#### Data extract
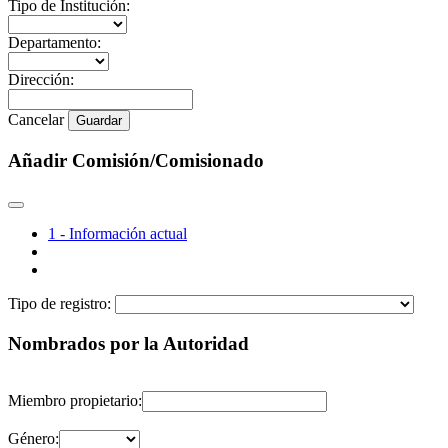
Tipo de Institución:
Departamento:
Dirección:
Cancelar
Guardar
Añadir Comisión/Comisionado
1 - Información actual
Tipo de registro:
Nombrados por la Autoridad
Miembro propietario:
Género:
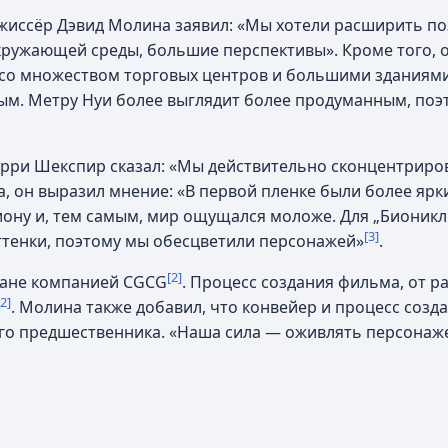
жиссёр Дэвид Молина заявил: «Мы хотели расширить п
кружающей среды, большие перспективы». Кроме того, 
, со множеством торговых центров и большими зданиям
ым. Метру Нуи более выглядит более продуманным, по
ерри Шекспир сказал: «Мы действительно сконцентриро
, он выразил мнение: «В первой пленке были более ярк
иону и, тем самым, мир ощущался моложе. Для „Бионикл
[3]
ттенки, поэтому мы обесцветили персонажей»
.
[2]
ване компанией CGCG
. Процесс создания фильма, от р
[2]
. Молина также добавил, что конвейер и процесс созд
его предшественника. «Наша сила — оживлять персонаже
* * *
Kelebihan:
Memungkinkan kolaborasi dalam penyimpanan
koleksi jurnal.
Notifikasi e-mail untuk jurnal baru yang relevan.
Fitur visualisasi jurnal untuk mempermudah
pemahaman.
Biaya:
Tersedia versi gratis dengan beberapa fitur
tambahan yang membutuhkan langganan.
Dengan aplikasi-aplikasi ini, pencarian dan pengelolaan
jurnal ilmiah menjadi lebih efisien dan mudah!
* * *
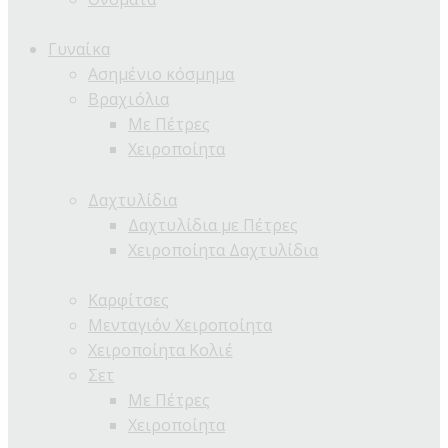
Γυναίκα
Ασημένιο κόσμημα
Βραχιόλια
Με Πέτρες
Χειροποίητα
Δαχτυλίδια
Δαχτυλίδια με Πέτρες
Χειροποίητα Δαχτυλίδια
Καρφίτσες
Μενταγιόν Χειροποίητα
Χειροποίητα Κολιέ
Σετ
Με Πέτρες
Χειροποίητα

#### Directions for this task
In the entries above, work out how many lines contain the string "Tipo", and give only that number.

#### Result of the task
2